As mortgage servicers evaluate process efficiencies, they often overlook a critical area: damaged properties in default. We asked Patrick Nackley, senior vice president of Superior Home Services, to weigh in on how they can take a proactive approach.
HousingWire: When it comes to vendor risk management, what are servicers focused on today?
Patrick Nackley: Servicers are focusing on internal and external processes, and measuring the effect changes to these processes have on performance in the field. There is increased scrutiny from local, state and federal regulatory authorities on servicers’ procedural and operational compliance: how they develop, implement, and execute on their processes, and how that translates to execution in the field. Naturally then, the focus for vendors centers on development, implementation, and execution of processes designed to complete assignments in the field.
So vendor risk management doesn’t simply assess a vendor’s ability to execute in the field. A servicer must assess a number of risks: Are the proper procedures in place? Do these procedures identify and address quantifiable deliverables to be executed in the field? Are those procedures and deliverables periodically audited for compliance?
Compliance is the watchword for the default servicing industry in the new millennium.
HW: How can servicers oversee those obligations while also managing their financial risk?
PN: Many servicers are breaking down processes to identify what is being done internally, what is being done externally, and why. In this assessment, servicers ask, “Is this the most effective, efficient way to accomplish the given task? Can we do it better?”
During such an assessment, servicers should be mindful of how different processes, particularly across departments, affect one another, and impact execution in the field. It is very easy, and often more manageable, to focus solely on a lone process or procedure. It is important for servicers to maximize efficiencies in processes where multiple departments are impacted by one event.
For example, when a property in default is identified as vacant for the first time, many departments are impacted: legal/title, escrow, property preservation, and conveyance/REO. Servicers must address both short-term deliverables and long-term conveyance/REO strategies at this crucial juncture to stabilize if not reduce corporate cost.
HW: What can servicers do to be proactive instead of reactive when it comes to addressing damaged properties in default?

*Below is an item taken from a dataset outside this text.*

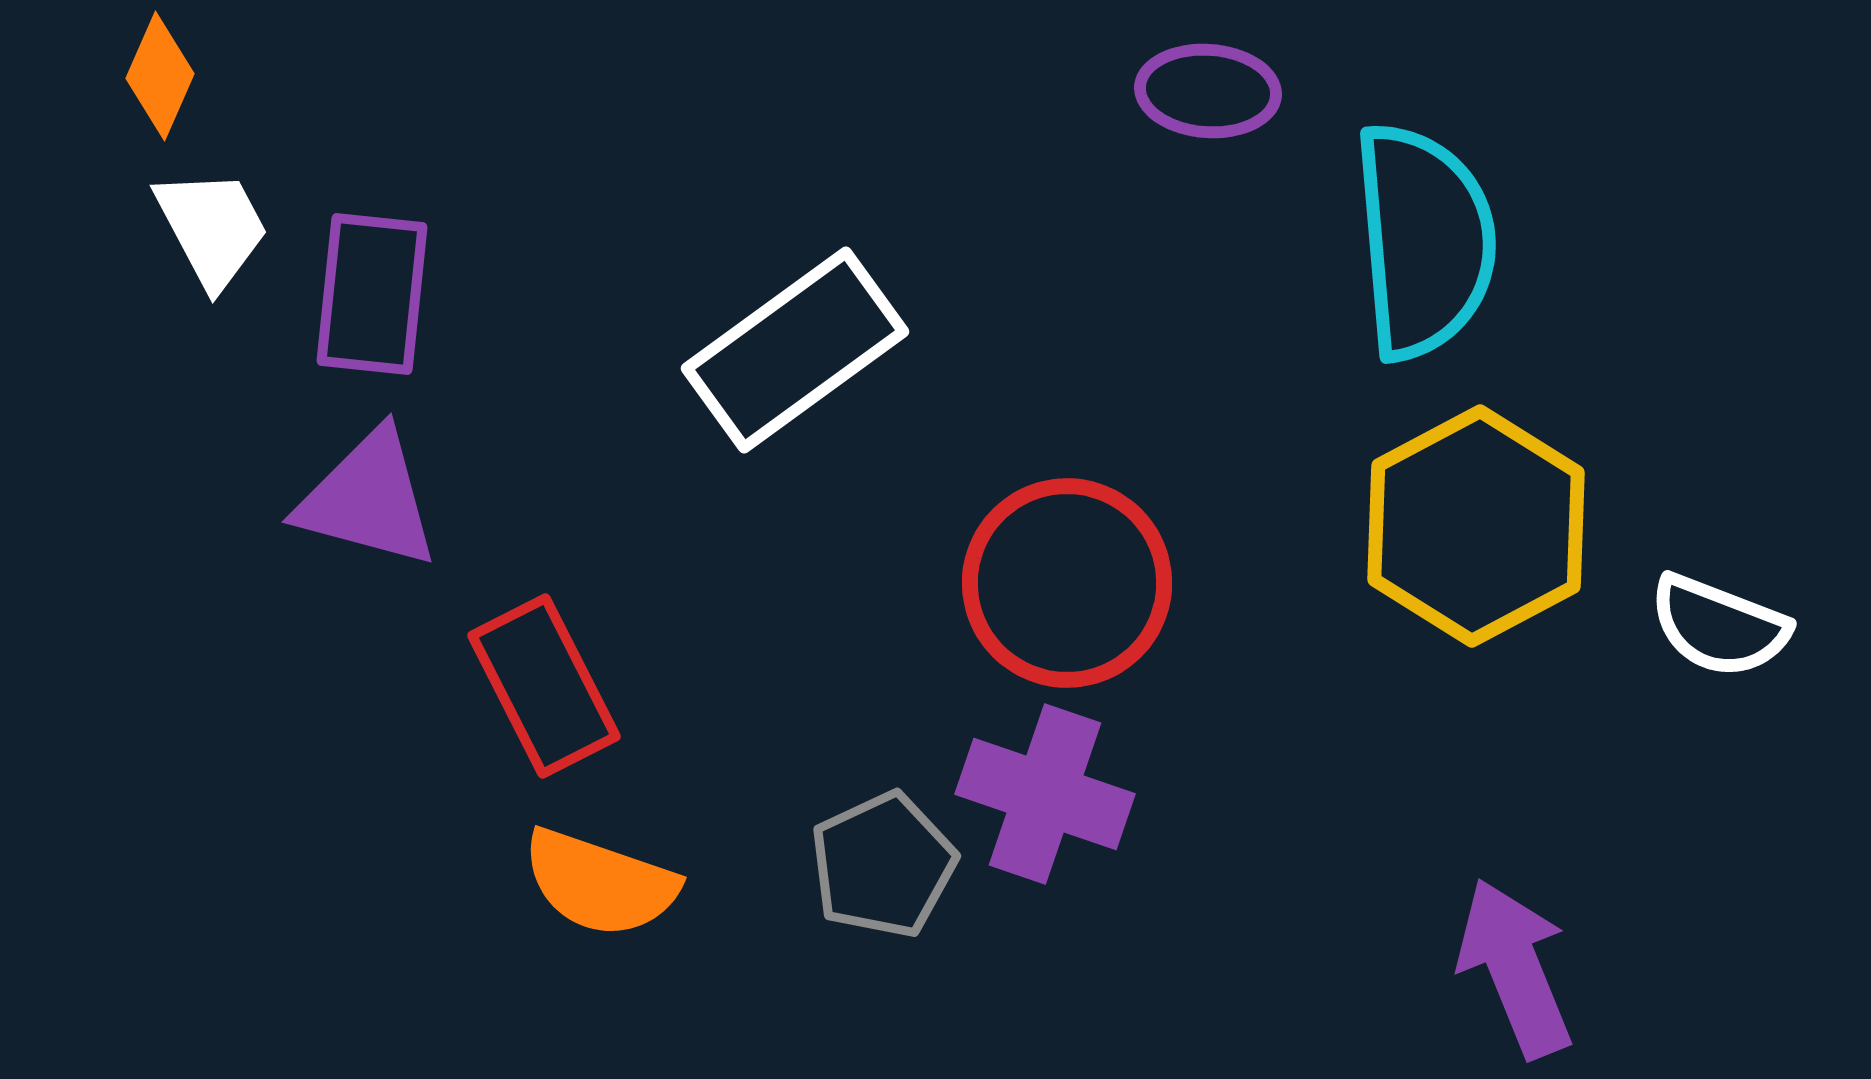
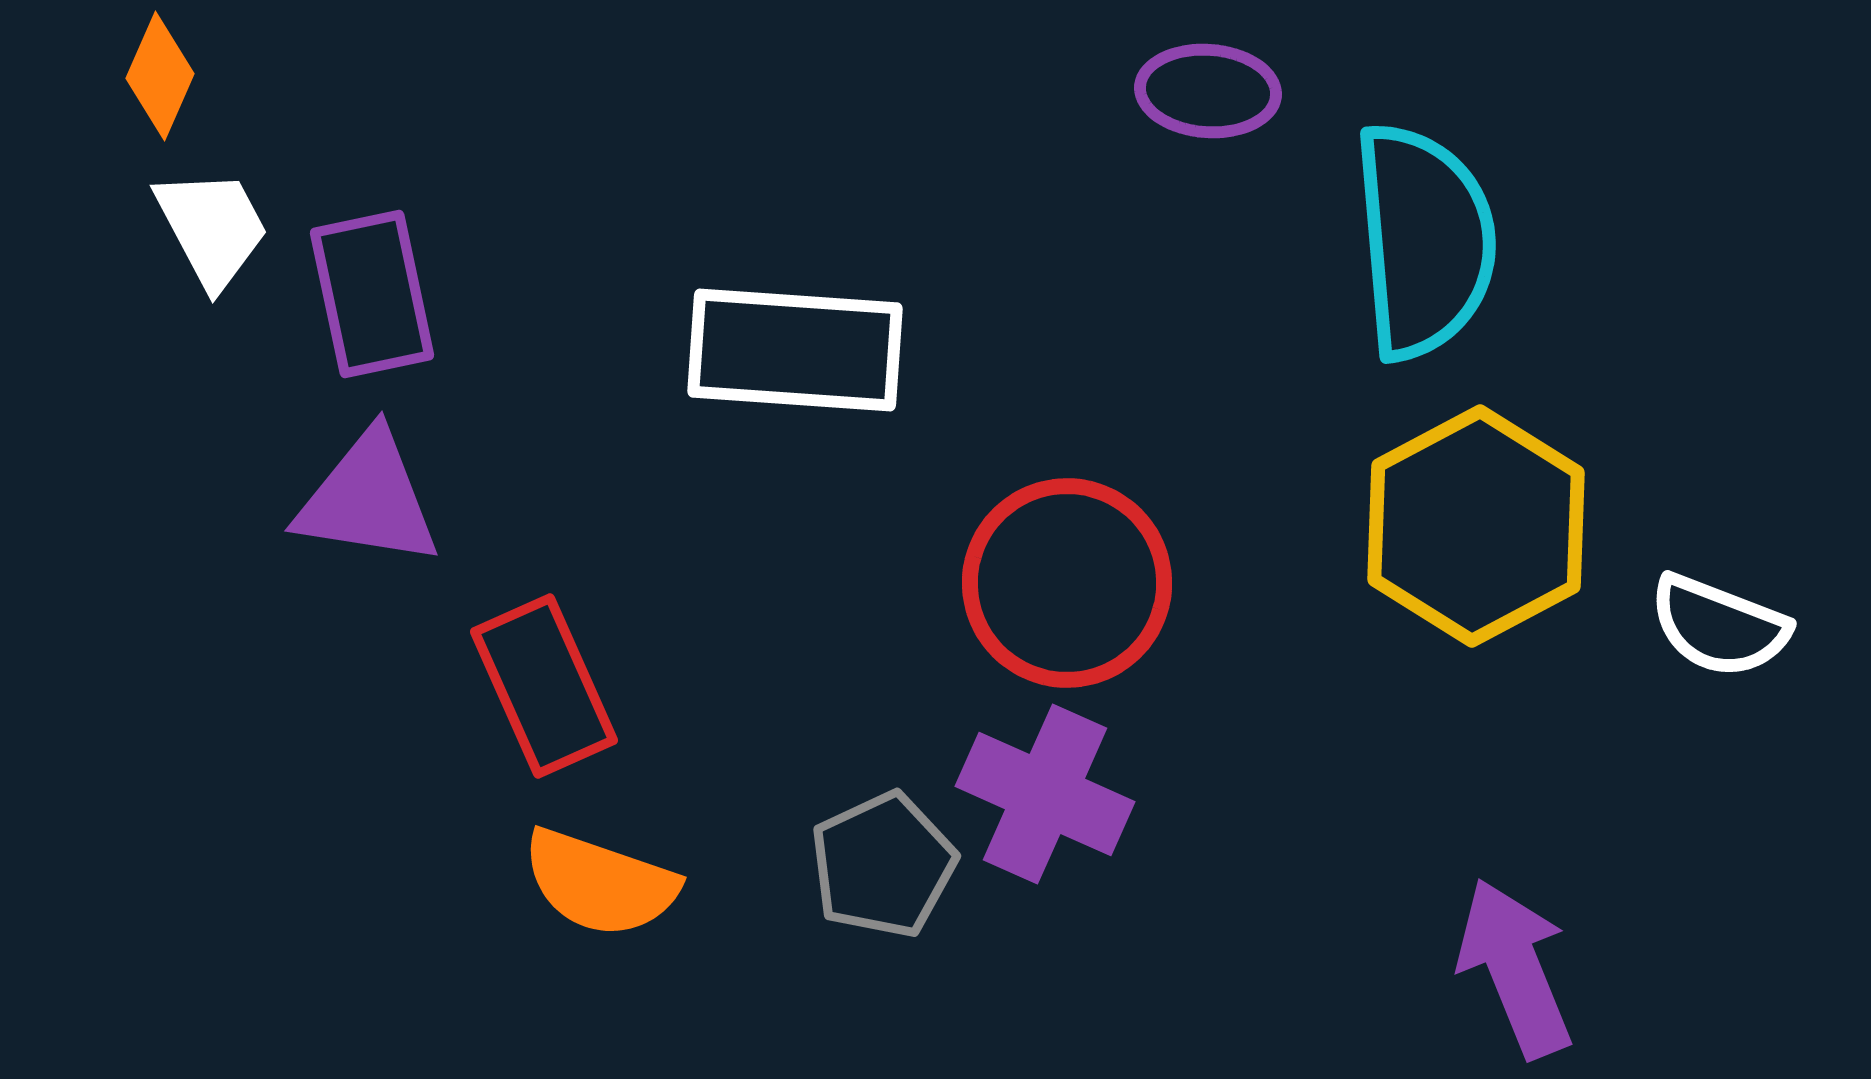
purple rectangle: rotated 18 degrees counterclockwise
white rectangle: rotated 40 degrees clockwise
purple triangle: rotated 6 degrees counterclockwise
red rectangle: rotated 3 degrees clockwise
purple cross: rotated 5 degrees clockwise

PN: Servicers must constantly be aware of the numerous, sometimes conflicting, municipal, state and federal regulations governing default, mortgagee possession, and foreclosure of title. But in weighing these competing demands, the sooner remediation action can be taken, the sooner a decision about property disposition can be made.
Servicers can often remediate damage to vacant properties in default prior to the foreclosure sale taking place. This opportunity is not always available, depending on jurisdiction or circumstances particular to a given loan, but frequently the option is available.
By addressing remediation efforts prior to sale, servicers put themselves in a much better position relative to post-sale conveyance, regardless of the long-term disposition strategy.
HW: What impact does it have on communities when servicers take this kind of proactive approach?
PN: Servicers are very cognizant of their reputation on both a local and national level. Addressing damage to vacant properties pre-foreclosure not only provides a servicer with many more options regarding disposition, but helps maintain the integrity of the community in general, and the servicers’ reputation in that community.
No one wants to live next to a vacant property in foreclosure, especially one that is damaged and presents as neglected. A property in a state of disrepair has an impact on not only the neighboring homes, but often the entire neighborhood.
The impact goes deeper than simply the reduction in value of the neighboring homes; the neighborhood may suffer in public perception, further damaging current homeowners.
By taking proactive steps to remediate damaged properties in default prior to foreclosure sale, servicers not only uphold their obligations pursuant to contractual and legal agreement, they strengthen their bond with the community and elevate their own perception with homeowners, neighborhoods, and the surrounding community.